Giuseppe Palizzi

G. Palizzi
Nascita: 
Lanciano, 1812
Morte: 
Parigi, 1888
Il percorso artistico di Palizzi si svolge a Napoli presso l'Accademia di Belle Arti, dove studia pittura di paesaggio prima con il pittore olandese Anton Sminck van Pitloo e poi con Gabriele Smargiassi.
Fino al 1841 la pittura di Palizzi segue le direttive compositive del paesaggismo romantico, di sensibile derivazione pitloiana per le luminosità atmosferiche, ma ancora legato al vedutismo settecentesco dal quale l'artista cerca di liberarsi quando si trasferisce in Francia, nel 1844.
Dopo aver frequentato lo studio di Costantin Troyon, fissa la sua dimora a Passy, nei pressi della foresta di Fontainbleau, che sarà il soggetto ricorrente di numerosi suoi dipinti.
Qui incontra i pittori della Scuola di Barbizon e, grazie al loro influsso, abbandona tanto la veduta posillipista quanto il paesaggio storico, pur mantenendo la impostazione del paesaggio classico con i verdi profondi, le quinte arboree, ed il senso panico e monumentale della scena, mentre l'analisi della luce diventa più veritiera e penetrante.

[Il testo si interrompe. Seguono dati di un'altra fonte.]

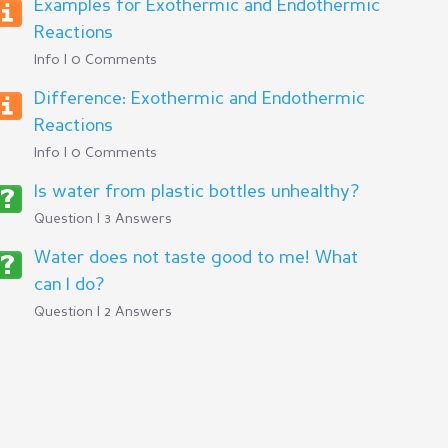
Examples for Exothermic and Endothermic
Reactions
Info | 0 Comments
Difference: Exothermic and Endothermic
Reactions
Info | 0 Comments
Is water from plastic bottles unhealthy?
Question | 3 Answers
Water does not taste good to me! What
can I do?
Question | 2 Answers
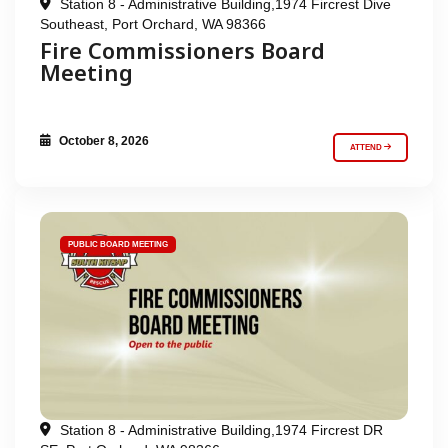
Station 8 - Administrative Building,1974 Fircrest Dive
Southeast, Port Orchard, WA 98366
Fire Commissioners Board
Meeting
October 8, 2026
ATTEND
PUBLIC BOARD MEETING
Station 8 - Administrative Building,1974 Fircrest DR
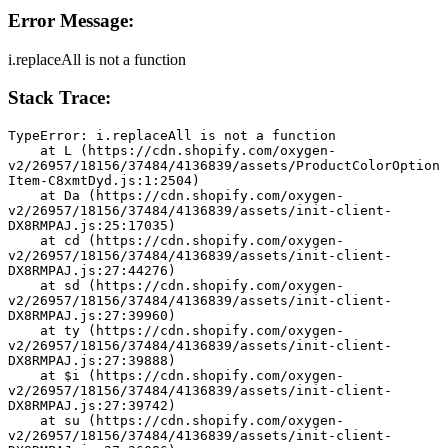
Error Message:
i.replaceAll is not a function
Stack Trace:
TypeError: i.replaceAll is not a function
    at L (https://cdn.shopify.com/oxygen-
v2/26957/18156/37484/4136839/assets/ProductColorOption
Item-C8xmtDyd.js:1:2504)
    at Da (https://cdn.shopify.com/oxygen-
v2/26957/18156/37484/4136839/assets/init-client-
DX8RMPAJ.js:25:17035)
    at cd (https://cdn.shopify.com/oxygen-
v2/26957/18156/37484/4136839/assets/init-client-
DX8RMPAJ.js:27:44276)
    at sd (https://cdn.shopify.com/oxygen-
v2/26957/18156/37484/4136839/assets/init-client-
DX8RMPAJ.js:27:39960)
    at ty (https://cdn.shopify.com/oxygen-
v2/26957/18156/37484/4136839/assets/init-client-
DX8RMPAJ.js:27:39888)
    at $i (https://cdn.shopify.com/oxygen-
v2/26957/18156/37484/4136839/assets/init-client-
DX8RMPAJ.js:27:39742)
    at su (https://cdn.shopify.com/oxygen-
v2/26957/18156/37484/4136839/assets/init-client-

Alcune lettere scambiate con il fratello Filippo nel 1846 informano che nei primi anni francesi Giuseppe si fa mandare dal fratello studi di animali con lo scopo di ricopiarli dentro i suoi paesaggi, attraverso una combinazione che riscuote un notevole successo.
Nel 1854 torna in Italia - data importante che segna una svolta sia nella pittura di Filippo, sia nell'esperienza del paesaggismo napoletano - per ripartire l'anno successivo in occasione dell'Esposizione Universale parigina del 1855.
Alcuni dipinti di questo periodo, come "Gli scavi di Pompei" (Napoli, collezione Portolano) e il "Falegname" (Napoli, Galleria dell'Accademia), dimostrano l'influsso di Gustave Courbet sia per la tematica sociale affrontata sia nella stesura del colore.
Nel 1859 viene insignito della Legion d'onore, onorificenza che sottolinea la sua integrazione nella società francese; i legami con l'Italia vengono comunque mantenuti, sia pure a distanza, in quanto socio della Promotrice di Belle Arti di Napoli.
Nei dipinti dell'ultima fase, Giuseppe Palizzi adotta un sistema di rappresentazione più sintetico, ma rimane fedele allo schema classico dell'impostazione del paesaggio, caratterizzato da quinte arboree con la luce che dal fondo filtra ai primi piani.